You are about to embark on the most exciting, wild and stressful time of your life.

Now that we have all of the sappy gunk out of the way, let’s go even deeper.

It’s okay to be afraid.

Moving out and into your first dorm or apartment is probably something you dreamed about in high school. You may be walking into your empty dorm room when it hit’s you; “I’m actually in college now.”

We all have that ah-hah moment when it finally clicks. It hits everyone differently and that’s okay. You may be freaking out, realizing for the first time ever, you can’t just yell down the hall to ask your mom a question. You may be excited and feel like you’re on top of the world. You may be feeling overwhelmed with a mix of emotions, but remember, you are here. You have a purpose. You are officially a college student.

I’ll let you in on a secret though. A lot of your fellow freshman are probably feeling the same way looking around at their peers. Don’t be afraid to go sit with a stranger at the SAC that may be eating alone.

You may have a lot of worries about college, but don’t. Everyone is in the same boat.

Here comes the stereotypical “get involved” statement. 

Everyone says it but I mean it. Find the place where you belong and find people you have something in common with.

I regrettably did not get involved with the Ville’ns and The Cardinal until my senior year. Because of my involvement I got to be on the floor at every single Men’s basketball game. I got to sit in on meetings with President Bendapudi, Vince Tyra, Coach Mack and others. I got to meet tons of people through my senior year, that I otherwise would not have the opportunity to meet.

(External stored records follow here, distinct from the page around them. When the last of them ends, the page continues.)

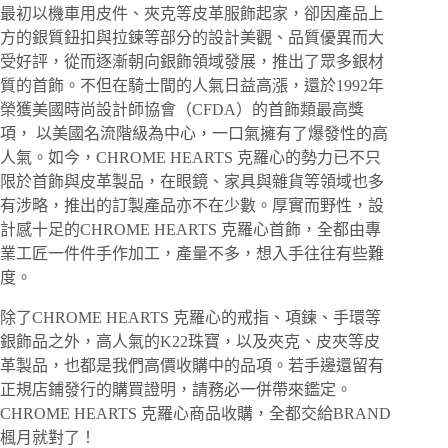
最初以機車用皮件、夾克等皮革服飾起家，卻因產品上
方的銀質鈕扣與拉鍊等部分的設計美觀、品質優異而大
受好評，從而逐漸朝向銀飾領域發展，推出了眾多銀材
質的首飾。不但在騎士間的人氣日益高漲，還於1992年
榮獲美國時尚設計師協會（CFDA）的首飾類最高獎
項， 以美國名流階級為中心，一口氣擁有了爆發性的高
人氣。如今，CHROME HEARTS 克羅心的勢力已不只
限於首飾與皮革製品，在眼鏡、家具與雜貨等領域也多
有涉略，推出的訂製產品亦不在少數。厚實而野性，設
計感十足的CHROME HEARTS 克羅心首飾，全都由專
業工匠一件件手作加工，產量不多，想入手往往有些難
度。
除了CHROME HEARTS 克羅心的戒指、項鍊、手環等
銀飾品之外，高人氣的K22珠寶，以及夾克、皮夾等皮
革製品，也都是我們高價收購中的品項。若手邊還留有
正規店鋪發行的購買證明，請務必一併帶來鑑定。
CHROME HEARTS 克羅心商品收購，全都交給BRAND
楓月就對了！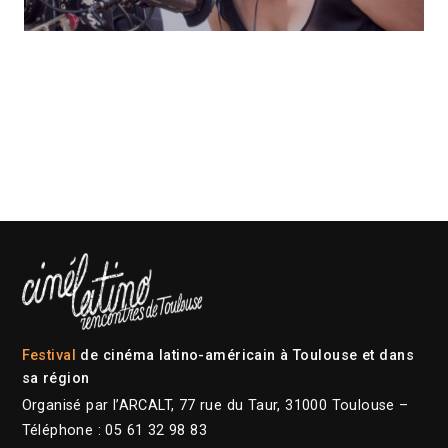
Festival
de cinéma latino-américain à Toulouse et dans
sa région
Organisé par l’ARCALT, 77 rue du Taur, 31000 Toulouse –
Téléphone : 05 61 32 98 83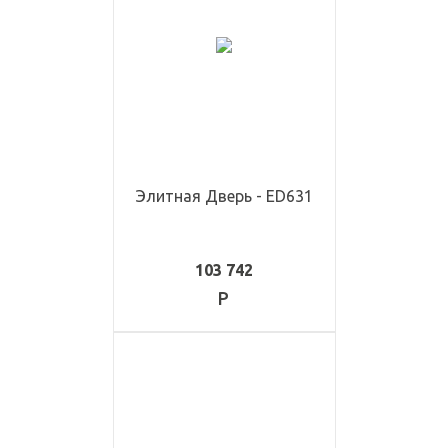
Элитная Дверь - ED631
103 742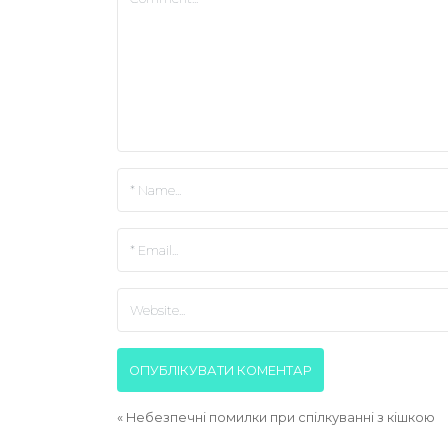
«
Небезпечні помилки при спілкуванні з кішкою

I got to go to my first ever March Madness game in Des Moines, Iowa where I had Bill Murray sitting just four rows down from me. I got to sit at the team hotel’s bar talking with local sports journalists hearing about Murray serving the entire hotel bar food and drinks.

Self Care is important. 

You are battling school, work, family, extra curriculars, and who knows what else, but don’t forget your “me time.”

Remember this: surviving is still thriving. You may be feeling like you’re barely holding on, but you are here.

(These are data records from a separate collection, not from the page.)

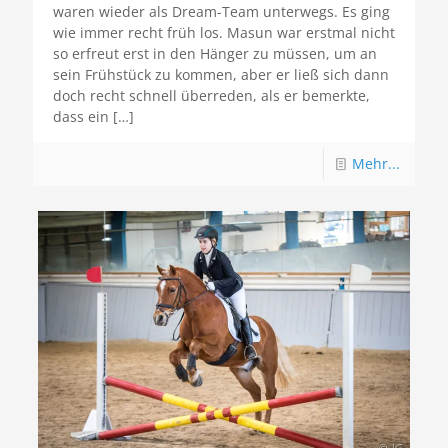
waren wieder als Dream-Team unterwegs. Es ging
wie immer recht früh los. Masun war erstmal nicht
so erfreut erst in den Hänger zu müssen, um an
sein Frühstück zu kommen, aber er ließ sich dann
doch recht schnell überreden, als er bemerkte,
dass ein
[…]
Mehr...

Your homework can wait. Not saying don’t do it, but if you are too overwhelmed or underwhelmed to do it, and won’t be able to turn in quality work, TALK TO YOUR PROFESSOR. Professors are there to help. They want to help so let them.

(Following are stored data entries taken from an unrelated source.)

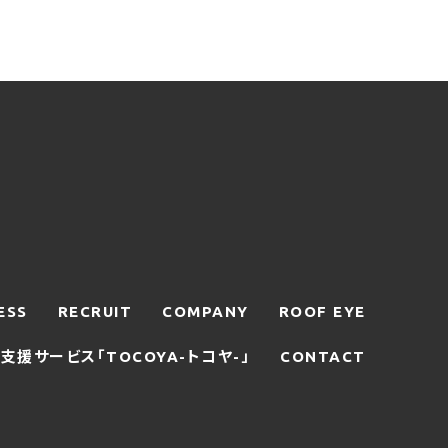
たり必要に応じて連絡したりするため、
カード番号、運転免許証番号、配達証明
回数、請求金額、氏名、住所、銀行口座
表示させたり、ユーザーのご指示に基づ
ユーザーや、不正・不当な目的でサービ
するための情報を利用する目的
当社がユーザーに対してサービスを提供
ESS
RECRUIT
COMPANY
ROOF EYE
援サービス「TOCOYA-トコヤ-」
CONTACT
を提供することはありません。ただし、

Professors are more than teachers, they can be your greatest asset when graduation time comes. They can end up being a reference or mentor, and best of all, your friend.

Failure is okay. 

I never thought I would ever have to tell my parents that I failed a class. I went from honor roll and part of National Honors society with academic awards to transferring with a 1.7 GPA looking for a fresh start.

As embarrassing as that 1.7 GPA was, I don’t think I would’ve had the same life lessons from college if I had kept with my honor roll. I learned failure happens, even more so, I learned who I was becoming and what path I didn’t want to go down. I lost more than my KHEEA money. I lost what I stood for, I lost my focus, my drive and I dropped all my goals. My failure snapped me out of it.

Coming home was a nightmare, or so I thought. I came home from my freshman year of college completely defeated, just a skeleton of who I was and even farther from who I wanted to be.

If there is anything you can take out of my failure it would be the following: go to class, reach out to your professor the second you feel behind and don’t be too proud to get a tutor. If you feel life is weighing you down, seek help. If you’re failing and it’s not due to your lack of trying, consider that maybe you were meant to go down another path.

College is a time of finding your talents and strengths and learning how to utilize them. This is your time away and your time to find yourself and your passions. You are now in charge of your journey.

If you look back and have regrets, you didn’t do it right.

Oh, and one more thing, don’t forget to call your mom and check in with your family.